The lymphocyte-specific protein tyrosine kinase-specific inhibitor A-770041 attenuates lung fibrosis via the suppression of TGF-β production in regulatory T-cells
Fig 4
A-770041 and nintedanib inhibit the production of TGF-β in regulatory T-cells.

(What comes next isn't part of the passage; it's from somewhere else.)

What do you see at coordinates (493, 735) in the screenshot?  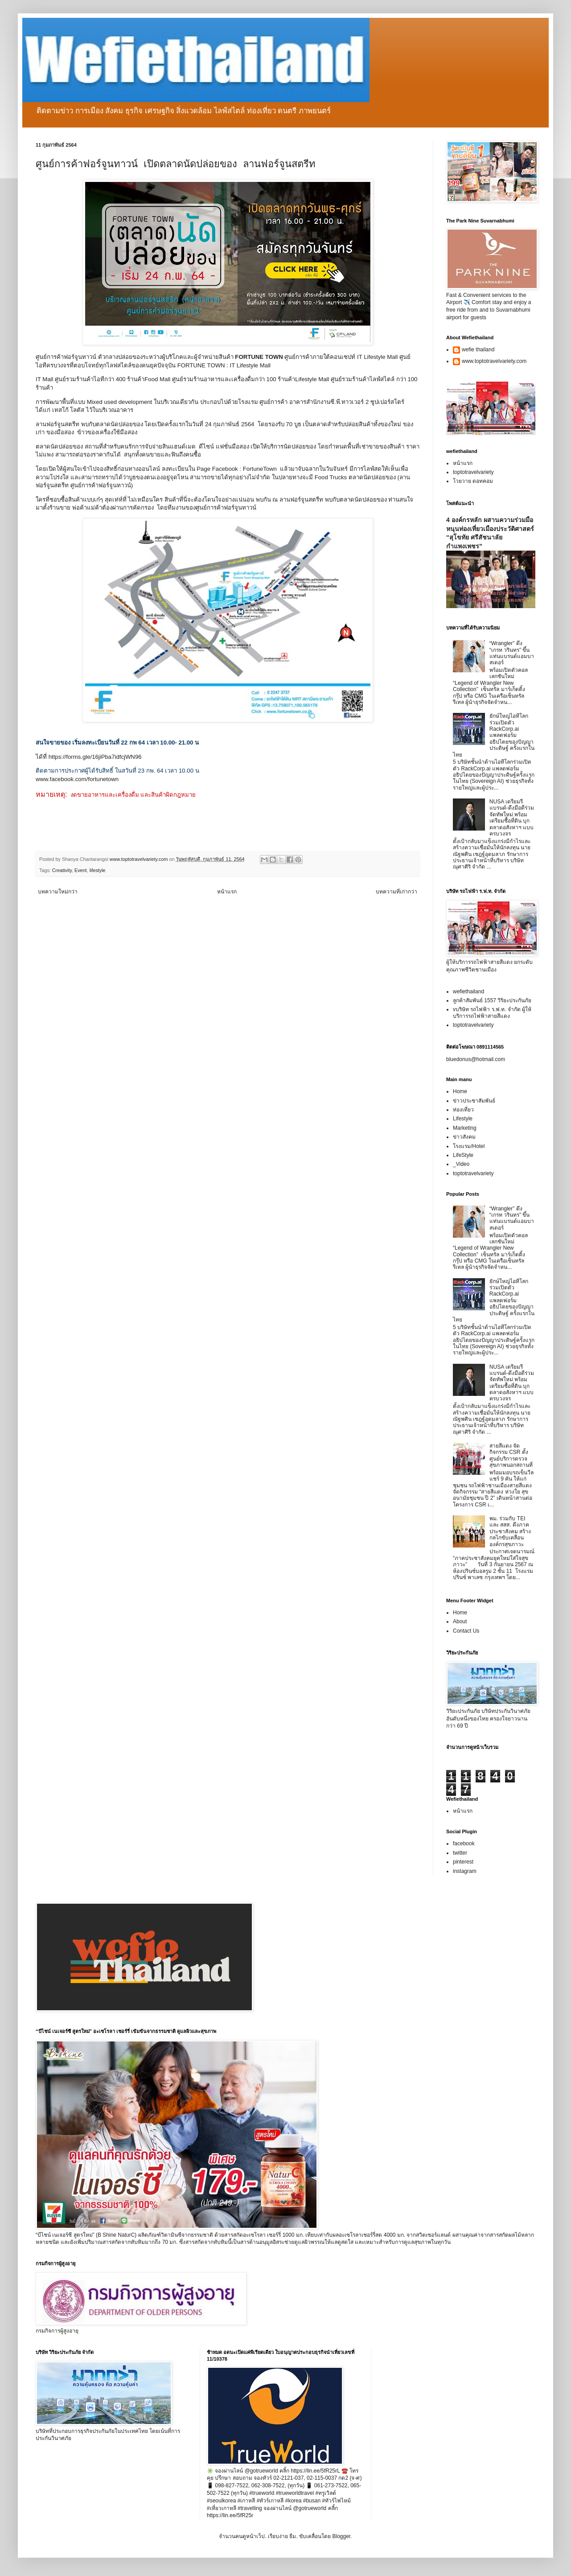 I see `ยักษ์ใหญ่ไอทีโลกร่วมเปิดตัว RackCorp.ai แพลตฟอร์มอธิปไตยของปัญญาประดิษฐ์ ครั้งแรกในไทย` at bounding box center [493, 735].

Tregs and TGF-β1-producing Tregs infiltrating BLM-treated lung tissues were examined by flow cytometry. Tregs were identified as CD3e+ CD4+ Foxp3+ TGF-β1+ cells, and the gating strategy for the identification of TGF-β1-producing Tregs is shown (A). Mice received a single transbronchial instillation of 3.0 mg/kg BLM on Day 0, and lungs were collected on days 0, 7, 14, and 21. Time courses of the percentages of whole Treg cells to CD4+ T-cells (B) and that of TGF-β1+ Tregs to Tregs (C) were evaluated (Day 0, n = 4; Day 7, n = 8; Day 14, n = 8; Day 21, n = 6). After BLM treatment, A-770041 (5 mg/kg/day), nintedanib (60 mg/kg/day), or vehicle was administered daily, and lungs were collected on day 7 (n = 5). The percentages of whole Tregs to CD4+ T-cells (D) and that of TGF-β1+ Tregs to Tregs (E) were evaluated by flow cytometry. *p<0.05 versus Day 0 samples; **p<0.05 versus group treated with BLM without A-770041 or nintedanib.